J-STARTでは、40歳代の健康な女性を、マンモグラフィだけを受けるグループと、マンモグラフィに乳房超音波検査を加えるグループに無作為に分け、その後の乳がんの進行度や死亡率を比較している。
約15年間のデータを解析した結果、超音波を加えたグループでは、ステージII以上の進行乳がんの累積罹患率が、マンモグラフィだけのグループより約17%低かった。
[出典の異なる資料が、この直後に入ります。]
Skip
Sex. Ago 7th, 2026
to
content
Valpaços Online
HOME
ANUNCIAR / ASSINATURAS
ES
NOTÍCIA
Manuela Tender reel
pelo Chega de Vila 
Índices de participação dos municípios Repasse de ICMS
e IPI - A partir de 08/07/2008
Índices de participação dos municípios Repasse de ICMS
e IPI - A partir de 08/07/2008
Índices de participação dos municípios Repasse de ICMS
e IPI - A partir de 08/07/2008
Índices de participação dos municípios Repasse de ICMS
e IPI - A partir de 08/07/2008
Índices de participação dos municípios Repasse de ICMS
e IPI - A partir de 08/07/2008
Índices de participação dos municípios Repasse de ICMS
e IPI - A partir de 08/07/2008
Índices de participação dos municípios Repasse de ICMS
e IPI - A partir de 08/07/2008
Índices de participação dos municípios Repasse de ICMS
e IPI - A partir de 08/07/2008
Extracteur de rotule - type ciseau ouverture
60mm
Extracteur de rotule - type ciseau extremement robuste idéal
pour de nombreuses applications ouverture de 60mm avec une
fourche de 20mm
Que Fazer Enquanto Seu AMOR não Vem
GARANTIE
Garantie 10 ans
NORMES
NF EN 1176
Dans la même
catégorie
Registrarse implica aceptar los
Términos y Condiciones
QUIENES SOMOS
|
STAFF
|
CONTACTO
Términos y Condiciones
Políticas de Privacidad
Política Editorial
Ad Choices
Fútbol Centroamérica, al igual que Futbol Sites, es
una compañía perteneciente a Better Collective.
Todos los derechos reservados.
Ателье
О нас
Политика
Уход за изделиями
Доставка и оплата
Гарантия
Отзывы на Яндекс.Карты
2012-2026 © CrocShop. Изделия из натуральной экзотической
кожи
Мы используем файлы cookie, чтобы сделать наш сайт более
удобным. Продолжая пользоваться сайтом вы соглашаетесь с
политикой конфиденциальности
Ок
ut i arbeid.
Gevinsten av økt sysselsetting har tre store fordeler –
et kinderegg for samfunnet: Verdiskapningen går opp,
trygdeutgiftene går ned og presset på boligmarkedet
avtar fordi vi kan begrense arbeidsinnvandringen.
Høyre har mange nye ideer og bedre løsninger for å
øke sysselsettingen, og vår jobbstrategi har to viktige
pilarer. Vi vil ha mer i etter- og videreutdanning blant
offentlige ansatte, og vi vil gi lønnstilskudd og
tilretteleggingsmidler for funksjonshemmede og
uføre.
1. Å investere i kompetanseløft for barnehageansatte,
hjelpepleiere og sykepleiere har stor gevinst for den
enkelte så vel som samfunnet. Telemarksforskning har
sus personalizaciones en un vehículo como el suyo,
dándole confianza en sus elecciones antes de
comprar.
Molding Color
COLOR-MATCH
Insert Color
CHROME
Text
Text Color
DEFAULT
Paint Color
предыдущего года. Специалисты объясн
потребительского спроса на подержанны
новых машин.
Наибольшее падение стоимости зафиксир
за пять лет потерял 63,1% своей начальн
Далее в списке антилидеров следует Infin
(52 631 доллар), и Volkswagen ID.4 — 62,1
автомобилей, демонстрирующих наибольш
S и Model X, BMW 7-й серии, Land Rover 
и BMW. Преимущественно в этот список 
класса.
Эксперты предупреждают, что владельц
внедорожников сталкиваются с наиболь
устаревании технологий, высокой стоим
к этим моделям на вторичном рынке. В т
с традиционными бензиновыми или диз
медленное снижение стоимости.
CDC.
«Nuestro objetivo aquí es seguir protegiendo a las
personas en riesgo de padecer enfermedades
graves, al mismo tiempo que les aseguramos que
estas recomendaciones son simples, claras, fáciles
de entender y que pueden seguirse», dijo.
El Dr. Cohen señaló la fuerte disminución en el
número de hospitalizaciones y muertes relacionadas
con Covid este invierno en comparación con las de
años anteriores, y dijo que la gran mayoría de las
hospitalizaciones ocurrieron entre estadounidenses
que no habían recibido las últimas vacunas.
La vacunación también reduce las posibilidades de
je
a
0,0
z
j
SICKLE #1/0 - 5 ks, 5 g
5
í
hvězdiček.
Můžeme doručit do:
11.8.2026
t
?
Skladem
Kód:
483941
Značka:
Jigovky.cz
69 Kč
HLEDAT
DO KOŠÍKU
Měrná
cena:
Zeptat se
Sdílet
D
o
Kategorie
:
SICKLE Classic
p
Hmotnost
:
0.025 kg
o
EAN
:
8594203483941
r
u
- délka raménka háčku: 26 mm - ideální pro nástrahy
この結果は2026年2月、医学誌「The Lancet」に発表された。超音波を加えることで、ステージII以上で診断される乳がんを減らせる可能性が示された。
ただし、進行乳がんの累積罹患率が低下したことと、乳がんによる死亡が減ることは同じではない。検診の最終的な効果を判断するには、参加者をさらに長期間追跡する必要がある。
なお、PREVONOでは、J-STARTに取り組む東北大学大学院医学系研究科の原田成美准教授へのインタビューも掲載している。40歳代の乳がん検診が抱える課題や、超音波併用の意義について紹介している。
2033年度までの追跡に向けて寄附を募集
原田 成美(はらだ・なるみ)。東北大学大学院医学系研究科乳腺・内分泌外科学分野准教授。(写真:星良孝)
- 東北大学は、7万人を超える研究参加者の追跡を続けるため、クラウドファンディングで寄附を募集している。
- 寄附金はウェブアンケートや郵送・住民票調査、研究体制の維持などに活用される。
- 2033年度末を目安にデータを解析し、超音波併用検診が乳がん死亡率を減らせるかを検証する。
東北大学は、長期追跡を続けるため、クラウドファンディングサービス「READYFOR」で寄附を募っている。募集期間は、2026年8月1日午前9時から10月30日午後11時までである。
東北大学によると、寄附金は、ウェブアンケートの構築、郵送調査、住民票調査などの追跡調査や、研究を維持するための体制整備に充てる。2033年度末を一つの目安としてデータを締め切り、解析する計画だ。
研究開始から20年が経過し、参加者の中には転居した人や、結婚などに伴って姓が変わった人もいる。同じ人の健康状態を正確に追い続けるには、定期的に連絡を取り、同一人物であることを確認する作業が欠かせないという。
一方で、公的研究費の削減に加え、物価や郵送費の上昇も重なり、公的資金や大学の予算だけで7万人を超える参加者の追跡体制を維持することが難しくなっている。
今回のクラウドファンディングは、超音波を併用する乳がん検診が死亡率の低下につながるかを確かめるため、長期追跡と解析を続ける資金を確保する取り組みだ。
死亡率を下げる効果が確認されれば、40歳代女性の乳がん検診のあり方を考える重要な科学的根拠となる。東北大学は、2033年度末を一つの目安として追跡データを集め、解析する計画だ。